▸ **EXERCISE DESCRIPTION**: State how many lines in the listing below contain the word "Ahwatukee", and write nothing else.

◇ ◇ ◇

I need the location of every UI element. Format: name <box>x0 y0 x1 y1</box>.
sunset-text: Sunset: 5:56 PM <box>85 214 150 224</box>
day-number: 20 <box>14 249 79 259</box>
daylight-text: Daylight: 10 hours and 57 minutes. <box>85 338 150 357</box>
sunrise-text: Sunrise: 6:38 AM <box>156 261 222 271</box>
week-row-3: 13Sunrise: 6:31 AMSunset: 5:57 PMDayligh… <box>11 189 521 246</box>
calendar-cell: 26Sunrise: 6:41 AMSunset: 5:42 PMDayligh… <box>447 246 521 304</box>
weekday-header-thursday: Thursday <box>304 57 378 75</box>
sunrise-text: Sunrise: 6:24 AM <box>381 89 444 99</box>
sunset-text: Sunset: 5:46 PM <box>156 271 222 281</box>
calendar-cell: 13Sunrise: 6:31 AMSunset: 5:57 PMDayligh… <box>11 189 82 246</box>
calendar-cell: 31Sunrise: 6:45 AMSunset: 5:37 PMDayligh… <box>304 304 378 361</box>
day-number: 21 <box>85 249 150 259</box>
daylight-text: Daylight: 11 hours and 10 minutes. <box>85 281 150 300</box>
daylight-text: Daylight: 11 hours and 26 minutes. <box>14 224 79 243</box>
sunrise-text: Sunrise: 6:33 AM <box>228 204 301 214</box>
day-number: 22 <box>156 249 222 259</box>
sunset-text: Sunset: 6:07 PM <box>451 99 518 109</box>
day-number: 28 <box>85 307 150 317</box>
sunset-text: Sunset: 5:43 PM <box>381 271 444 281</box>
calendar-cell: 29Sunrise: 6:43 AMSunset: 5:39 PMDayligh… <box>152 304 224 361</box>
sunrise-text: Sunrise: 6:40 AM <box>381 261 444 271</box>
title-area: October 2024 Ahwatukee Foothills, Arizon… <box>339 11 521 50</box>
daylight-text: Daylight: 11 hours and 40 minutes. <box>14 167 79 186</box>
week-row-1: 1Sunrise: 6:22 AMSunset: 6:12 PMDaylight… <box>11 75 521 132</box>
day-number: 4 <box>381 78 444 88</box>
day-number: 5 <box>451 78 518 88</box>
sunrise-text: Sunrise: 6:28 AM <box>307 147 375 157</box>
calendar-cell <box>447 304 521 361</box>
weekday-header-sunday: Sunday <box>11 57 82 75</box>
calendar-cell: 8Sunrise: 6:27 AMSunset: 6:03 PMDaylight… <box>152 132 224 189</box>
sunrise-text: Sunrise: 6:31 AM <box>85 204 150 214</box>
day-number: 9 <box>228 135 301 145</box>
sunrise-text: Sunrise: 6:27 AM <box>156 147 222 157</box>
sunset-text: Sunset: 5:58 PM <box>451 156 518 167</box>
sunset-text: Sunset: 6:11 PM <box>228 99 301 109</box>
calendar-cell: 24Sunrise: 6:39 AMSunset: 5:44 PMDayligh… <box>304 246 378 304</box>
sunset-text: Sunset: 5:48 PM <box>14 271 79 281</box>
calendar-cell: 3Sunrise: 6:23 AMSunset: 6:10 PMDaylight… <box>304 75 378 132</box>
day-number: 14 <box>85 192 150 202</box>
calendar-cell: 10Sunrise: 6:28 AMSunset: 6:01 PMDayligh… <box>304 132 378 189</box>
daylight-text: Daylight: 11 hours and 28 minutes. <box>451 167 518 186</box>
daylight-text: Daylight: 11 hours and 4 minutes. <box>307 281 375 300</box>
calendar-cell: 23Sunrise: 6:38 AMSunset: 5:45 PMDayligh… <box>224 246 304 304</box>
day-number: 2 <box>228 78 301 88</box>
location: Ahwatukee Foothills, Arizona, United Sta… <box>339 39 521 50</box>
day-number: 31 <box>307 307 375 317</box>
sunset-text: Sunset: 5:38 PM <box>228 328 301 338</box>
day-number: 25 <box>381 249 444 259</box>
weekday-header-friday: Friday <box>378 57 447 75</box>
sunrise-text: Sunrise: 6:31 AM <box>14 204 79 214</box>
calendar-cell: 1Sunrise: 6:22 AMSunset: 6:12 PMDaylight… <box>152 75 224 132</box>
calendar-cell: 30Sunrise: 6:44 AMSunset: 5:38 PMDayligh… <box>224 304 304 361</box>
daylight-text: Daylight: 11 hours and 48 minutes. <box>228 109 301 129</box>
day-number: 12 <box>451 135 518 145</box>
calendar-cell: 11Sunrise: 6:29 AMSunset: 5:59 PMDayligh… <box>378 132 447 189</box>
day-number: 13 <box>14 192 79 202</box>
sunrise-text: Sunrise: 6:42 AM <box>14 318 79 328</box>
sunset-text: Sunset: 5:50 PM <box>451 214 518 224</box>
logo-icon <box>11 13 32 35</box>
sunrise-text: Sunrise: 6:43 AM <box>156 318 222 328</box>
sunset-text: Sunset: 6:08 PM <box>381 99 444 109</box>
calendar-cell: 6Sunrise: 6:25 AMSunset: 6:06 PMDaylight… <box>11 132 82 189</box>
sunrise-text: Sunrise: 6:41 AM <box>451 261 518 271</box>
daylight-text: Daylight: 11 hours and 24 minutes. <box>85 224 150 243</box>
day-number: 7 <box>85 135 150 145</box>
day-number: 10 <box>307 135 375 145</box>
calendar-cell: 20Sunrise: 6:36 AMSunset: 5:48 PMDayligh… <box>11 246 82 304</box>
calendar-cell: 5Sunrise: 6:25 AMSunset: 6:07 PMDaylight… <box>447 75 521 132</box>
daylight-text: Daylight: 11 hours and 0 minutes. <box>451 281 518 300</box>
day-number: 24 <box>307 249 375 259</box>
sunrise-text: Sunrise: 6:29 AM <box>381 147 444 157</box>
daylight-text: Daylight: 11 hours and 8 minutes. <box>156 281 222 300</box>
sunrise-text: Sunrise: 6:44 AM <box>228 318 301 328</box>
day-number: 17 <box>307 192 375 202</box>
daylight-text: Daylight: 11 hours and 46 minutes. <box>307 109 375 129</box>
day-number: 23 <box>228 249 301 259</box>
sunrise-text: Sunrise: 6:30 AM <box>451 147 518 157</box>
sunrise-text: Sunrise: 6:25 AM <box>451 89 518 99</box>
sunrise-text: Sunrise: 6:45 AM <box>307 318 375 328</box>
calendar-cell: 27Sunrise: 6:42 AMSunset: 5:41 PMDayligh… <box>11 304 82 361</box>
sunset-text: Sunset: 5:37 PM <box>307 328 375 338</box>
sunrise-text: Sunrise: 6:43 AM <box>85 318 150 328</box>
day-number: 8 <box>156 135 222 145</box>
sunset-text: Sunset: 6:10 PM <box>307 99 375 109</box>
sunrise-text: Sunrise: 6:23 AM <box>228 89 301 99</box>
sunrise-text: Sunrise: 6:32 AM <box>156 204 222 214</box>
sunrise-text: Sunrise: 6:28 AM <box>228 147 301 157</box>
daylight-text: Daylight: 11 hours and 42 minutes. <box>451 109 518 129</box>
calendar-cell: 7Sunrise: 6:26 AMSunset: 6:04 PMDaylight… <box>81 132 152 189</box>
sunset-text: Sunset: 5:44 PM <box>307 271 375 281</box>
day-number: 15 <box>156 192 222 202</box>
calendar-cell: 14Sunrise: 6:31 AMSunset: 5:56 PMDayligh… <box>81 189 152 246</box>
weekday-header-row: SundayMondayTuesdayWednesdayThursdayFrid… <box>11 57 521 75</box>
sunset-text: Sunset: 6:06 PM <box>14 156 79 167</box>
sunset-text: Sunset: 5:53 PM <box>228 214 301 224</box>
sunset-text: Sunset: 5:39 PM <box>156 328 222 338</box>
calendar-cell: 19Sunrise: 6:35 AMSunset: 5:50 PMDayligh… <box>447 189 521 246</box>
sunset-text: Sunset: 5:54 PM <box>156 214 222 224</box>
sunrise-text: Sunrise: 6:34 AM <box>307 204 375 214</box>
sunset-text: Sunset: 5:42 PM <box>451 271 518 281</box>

◇ ◇ ◇

▸ **RESPONSE BELOW**: 2